Well-written, researched, and argued little book

I agree with Bob Swain's review that this is a great book, but not with his assertion that it's great because it somehow sides with Lyotard. The beauty of this book is that it manages to very dispassionately weigh Lyotard's anti-inhumanism against feminist pro-cyborg, post-humanist thought. Sim remains a lucid but fair interpreter of postmodern feminism AND Lyotard's own brand of postmodernism. I found both Lyotard and Haraway to have equally compelling points. Swain's review was oddly one-sided and by being so shows he perhaps read the book too fast (40 minutes) and didn't quite get it. Sim is *not* siding with Lyotard, but showing all facets of humanism, inhumanism, post-humanism, etc.

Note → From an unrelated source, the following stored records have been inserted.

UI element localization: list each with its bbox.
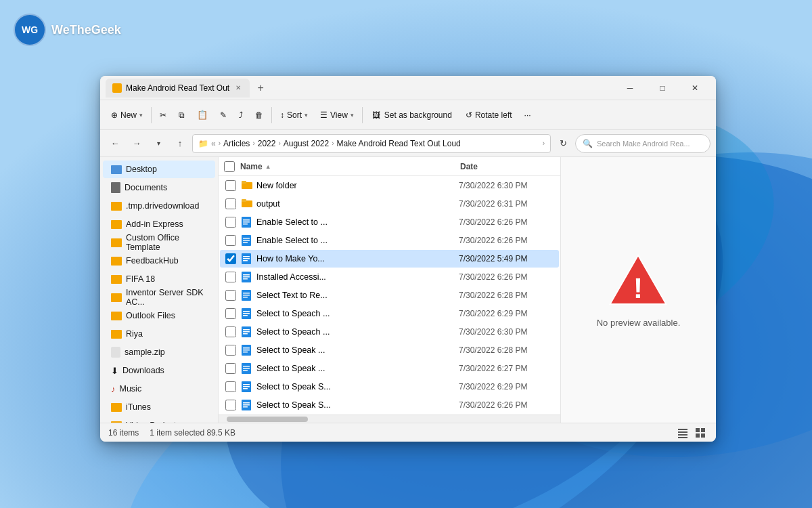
sidebar-item-downloads[interactable]: ⬇ Downloads [103,362,215,379]
refresh-button[interactable]: ↻ [554,134,572,153]
share-icon: ⤴ [239,110,243,120]
rename-button[interactable]: ✎ [215,104,232,126]
sidebar-item-riya[interactable]: Riya [103,325,215,343]
horizontal-scrollbar[interactable] [219,415,560,423]
file-checkbox[interactable] [225,345,236,356]
table-row[interactable]: Enable Select to ...7/30/2022 6:26 PM [220,232,559,249]
file-checkbox[interactable] [225,381,236,392]
table-row[interactable]: Select to Speach ...7/30/2022 6:30 PM [220,323,559,341]
rotate-button[interactable]: ↺ Rotate left [460,104,518,126]
svg-rect-44 [243,368,250,369]
file-date: 7/30/2022 6:26 PM [459,400,554,410]
svg-rect-35 [243,329,250,331]
sidebar-item-fifa[interactable]: FIFA 18 [103,270,215,288]
address-bar-row: ← → ▾ ↑ 📁 « › Articles › 2022 › August 2… [100,130,716,157]
table-row[interactable]: New folder7/30/2022 6:30 PM [220,177,559,194]
sidebar-item-video-projects[interactable]: Video Projects [103,417,215,423]
recent-locations-button[interactable]: ▾ [149,134,168,153]
add-tab-btn[interactable]: + [251,79,270,98]
sidebar-item-desktop[interactable]: Desktop [103,161,215,178]
breadcrumb-sep-3: › [278,140,280,147]
select-all-checkbox[interactable] [224,161,235,172]
more-button[interactable]: ··· [519,104,537,126]
back-button[interactable]: ← [106,134,125,153]
close-btn[interactable]: ✕ [679,77,710,99]
svg-rect-24 [243,276,250,278]
sidebar-item-inventor[interactable]: Inventor Server SDK AC... [103,289,215,306]
sidebar-item-outlook[interactable]: Outlook Files [103,307,215,324]
delete-icon: 🗑 [255,110,263,120]
table-row[interactable]: Select to Speak ...7/30/2022 6:27 PM [220,360,559,377]
wallpaper-icon: 🖼 [372,110,380,120]
folder-icon [242,180,252,191]
delete-button[interactable]: 🗑 [250,104,269,126]
table-row[interactable]: output7/30/2022 6:31 PM [220,195,559,213]
logo-name: WeTheGeek [51,23,121,37]
sidebar-item-documents[interactable]: Documents [103,179,215,196]
paste-button[interactable]: 📋 [191,104,213,126]
sort-button[interactable]: ↕ Sort ▾ [275,104,313,126]
up-button[interactable]: ↑ [171,134,189,153]
sidebar-item-tmp[interactable]: .tmp.drivedownload [103,197,215,215]
table-row[interactable]: Select to Speak ...7/30/2022 6:28 PM [220,341,559,359]
maximize-btn[interactable]: □ [647,77,678,99]
details-view-button[interactable] [675,425,690,440]
file-checkbox[interactable] [225,308,236,319]
table-row[interactable]: Select to Speach ...7/30/2022 6:29 PM [220,305,559,322]
tab-close-btn[interactable]: ✕ [233,83,243,93]
file-checkbox[interactable] [225,180,236,191]
set-background-button[interactable]: 🖼 Set as background [365,104,459,126]
sep-1 [151,107,152,123]
table-row[interactable]: Enable Select to ...7/30/2022 6:26 PM [220,213,559,231]
active-tab[interactable]: Make Android Read Text Out ✕ [106,79,250,98]
svg-rect-27 [243,293,250,294]
minimize-btn[interactable]: ─ [614,77,646,99]
sidebar-item-feedbackhub[interactable]: FeedbackHub [103,252,215,270]
scrollbar-thumb[interactable] [227,417,308,422]
file-checkbox[interactable] [225,198,236,209]
svg-rect-12 [243,221,250,223]
sidebar-item-addin[interactable]: Add-in Express [103,215,215,233]
table-row[interactable]: Select to Speak S...7/30/2022 6:29 PM [220,378,559,396]
folder-icon [111,257,122,266]
file-checkbox[interactable] [225,400,236,410]
file-name: Select to Speach ... [256,327,459,337]
file-checkbox[interactable] [225,235,236,246]
file-checkbox[interactable] [225,326,236,337]
file-checkbox[interactable] [225,217,236,228]
svg-rect-40 [243,350,250,351]
forward-button[interactable]: → [127,134,146,153]
sidebar-item-custom-office[interactable]: Custom Office Template [103,234,215,251]
file-checkbox[interactable] [225,253,236,264]
rotate-icon: ↺ [466,110,472,120]
svg-rect-68 [678,429,687,430]
large-icons-view-button[interactable] [693,425,708,440]
table-row[interactable]: Select to Speak S...7/30/2022 6:26 PM [220,396,559,414]
share-button[interactable]: ⤴ [233,104,248,126]
sort-arrow-icon: ▲ [265,163,271,170]
search-box[interactable]: 🔍 Search Make Android Rea... [575,134,710,153]
document-icon [242,217,252,228]
copy-button[interactable]: ⧉ [173,104,190,126]
file-checkbox[interactable] [225,290,236,301]
file-date: 7/30/2022 6:31 PM [459,199,554,209]
table-row[interactable]: Installed Accessi...7/30/2022 6:26 PM [220,268,559,286]
file-checkbox[interactable] [225,363,236,374]
copy-icon: ⧉ [179,110,185,120]
new-icon: ⊕ [111,110,118,120]
cut-button[interactable]: ✂ [154,104,172,126]
sidebar-item-music[interactable]: ♪ Music [103,380,215,398]
file-list: New folder7/30/2022 6:30 PMoutput7/30/20… [219,176,560,415]
sidebar-item-itunes[interactable]: iTunes [103,398,215,416]
table-row[interactable]: How to Make Yo...7/30/2022 5:49 PM [220,250,559,268]
svg-rect-49 [243,388,248,389]
file-name: Select to Speak S... [256,382,459,391]
toolbar: ⊕ New ▾ ✂ ⧉ 📋 ✎ ⤴ 🗑 ↕ Sort ▾ ☰ [100,100,716,130]
new-button[interactable]: ⊕ New ▾ [106,104,148,126]
table-row[interactable]: Select Text to Re...7/30/2022 6:28 PM [220,287,559,304]
col-name-header: Name ▲ [240,162,460,171]
sidebar-item-sample-zip[interactable]: sample.zip [103,343,215,361]
file-checkbox[interactable] [225,272,236,282]
address-box[interactable]: 📁 « › Articles › 2022 › August 2022 › Ma… [192,134,551,153]
view-button[interactable]: ☰ View ▾ [315,104,359,126]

Some of the books in the Postmodern Encounters series hit the mark more than others, but this one is a model for what the series strives for. Pertinent, well-written, fair, and evocative, it touches on deep, essential questions for our times. However, I disagree with a statement made in the book that inhumanism/posthumanism/humanism is the greatest debate-challenge of the 21st century: I believe that peak oil, energy depletion, resource wars, and potential global economic collapse from running out of energy to be the biggest challenge facing humanity. For without electricity and power, all of the technology discussed in Sim's "little" book -- Internet, cyborgs, cyberspace, Artifical Intelligence, Artificial Life, techno-science, etc -- is nothing. The debate in Sim's book is meaningless outside of an oil-powered, highly technological, developed society/world. Strangely, Sim, Lyotard, Haraway, and all the thinkers involved miss this point, that techno-science, cyborgism, post-humanism, etc, all depend on energy and power, which the world is running out of at an alarming rate. In this sense, Sim's book is great for the here-and-now of the EARLY 21st century -- but what threatens life on earth (humanity especially) more than the sun's eventual heat death is peak oil, global warming, resource wars, overpopulation, and energy depletion. Peak oil/peak coal/peak natural gas/etc should be the topic of a Postmodern Encounters book!

Great small book

This is a great small book that packs a lot into 80 pages. For those who find Lyotard daunting and his arguments inaccessible Sims' summation of Lyotard's book The Inhuman will be invaluable. Like capital cyberspace attempts at universal control. Lyotard argues for difference rather than uniformity. This includes gender difference. Against the cyborg revolution of Donna Haraway Lyotard is in favor of the ineradicable differend between the genders as they currently exist and not for the sexless gender-free robot universe of the near future as outlined by Haraway. It only took me about 40 minutes to read and it was clear as a lightning bolt illuminating Lyotard's continuous Augustinian humanism against the bleak backdrop of the Sadean left.